SCOTLAND. Glasgow. 1980.

Cette inclination pour reprendre le mot de Depardon, je laisserai Agnès Sire la définir en m’appuyant sur le remarquable entretien qui les réunit tous deux dans ce livre qui est, non pas l’explication d’une œuvre, mais une partie indissociable de ce que les murs nous montrent. Trouver cette inclination chez un artiste à la fois écrivain, photographe et réalisateur, c’est avant tout trouver la ligne qui va réunir les axes de recherche de cet homme  aux inclinations apparemment sans limites. Ils sont ici au nombre de quatre : La terre natale en dialogue avec Le voyage, puis La douleur en dialogue avec L’enfermement. Avec l’écriture comme fil d’Ariane, nous sommes invités à une traversée de l’œuvre de Depardon, depuis ses premiers pas à la ferme du Garet jusqu’à aujourd’hui.

Façonner un livre et une exposition avec presque un trop-plein d’images, pourrait-on dire, explorant l’étendue du travail, depuis la ferme du Garet aux planques de célébrités, aux reportages pour la presse, mais surtout aux documents d’auteur, n’est pas chose facile, mais l’enjeu est réussi !

Il fallait, nous dit Raymond Depardon, se placer entre deux temporalités très différentes, celle de l’écriture et celle du cinéma. L’écriture c’est l’écoute de soi, c’est imposer son propre rythme ; le cinéma c’est l’écoute de l’autre, le silence du cadreur. Et puis aussi, éviter la rhétorique de la compassion, faire des images un peu banales, calmes, sans éloquence particulière, mais chargées de sentiment.

Alors qu’il avait déjà publié deux ouvrages, Notes et Correspondance new-yorkaise, qui ont magistralement contribué à forger son identité de photographe, Depardon revient à cette idée de trouver son inclination, c’est-à-dire une envie qui naît de la rencontre entre la photographie du réel et de l’imaginaire, entre les photos de rue et les fantômes des absents – parents, fiancées, figures de l’enfance – souvent matérialisés par des textes-relais. L’écriture s’est alors imposée, simultanément au cinéma, comme pour retrouver le fil du temps perdu.

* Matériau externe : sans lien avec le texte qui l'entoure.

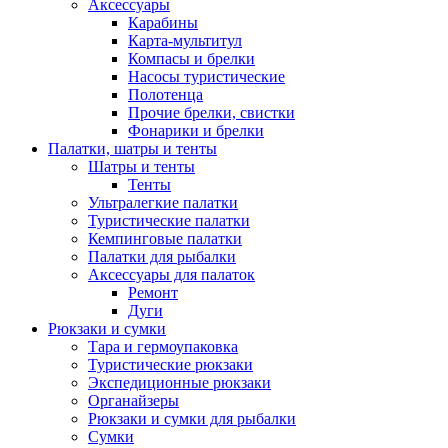
Аксессуары
Карабины
Карта-мультитул
Компасы и брелки
Насосы туристические
Полотенца
Прочие брелки, свистки
Фонарики и брелки
Палатки, шатры и тенты
Шатры и тенты
Тенты
Ультралегкие палатки
Туристические палатки
Кемпинговые палатки
Палатки для рыбалки
Аксессуары для палаток
Ремонт
Дуги
Рюкзаки и сумки
Тара и гермоупаковка
Туристические рюкзаки
Экспедиционные рюкзаки
Органайзеры
Рюкзаки и сумки для рыбалки
Сумки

Comment approcher du cœur de cette démarche ? Quels fils faut-il tirer pour partager cette temporalité particulière faite d’instants non décisifs mais essentiels, s’interroge Agnès Sire ?

AFRICA. 1995.
Erythrea. Dahlak Islands.

Vous l’aurez compris, tout cela est dans le livre, et je ne peux que vous engager à ne pas partir sans lui – il est co-publié avec les Editions Xavier Barral –, mais revenons à l’exposition ; elle se compose d’une centaine de tirages, textes, films et documents de l’auteur. Accrochées dans cette curieuse bâtisse – un ancien bagne – accueillant l’Espace Lympia, une longue galerie en pierres de taille, voûtée et percée d’arcades, les images de Raymond Depardon, presque essentiellement en noir et blanc, de format modeste, dans des tirages argentiques d’une qualité exceptionnelle, nous offrent, au-delà de leur qualité, ce supplément d’âme qui manque parfois à la photographie, plus soucieuse d’esthétique que de profondeur. Le regard attentif et tendre que Depardon pose sur les êtres et sur les choses nous bouleverse et nous ouvre l’œil sur ce que nous ne voyons pas ou que nous ne savons plus voir… Il est notre passé comme notre présent, sans rhétorique, mais avec toute l’humanité qui habite cet homme d’une simplicité désarmante.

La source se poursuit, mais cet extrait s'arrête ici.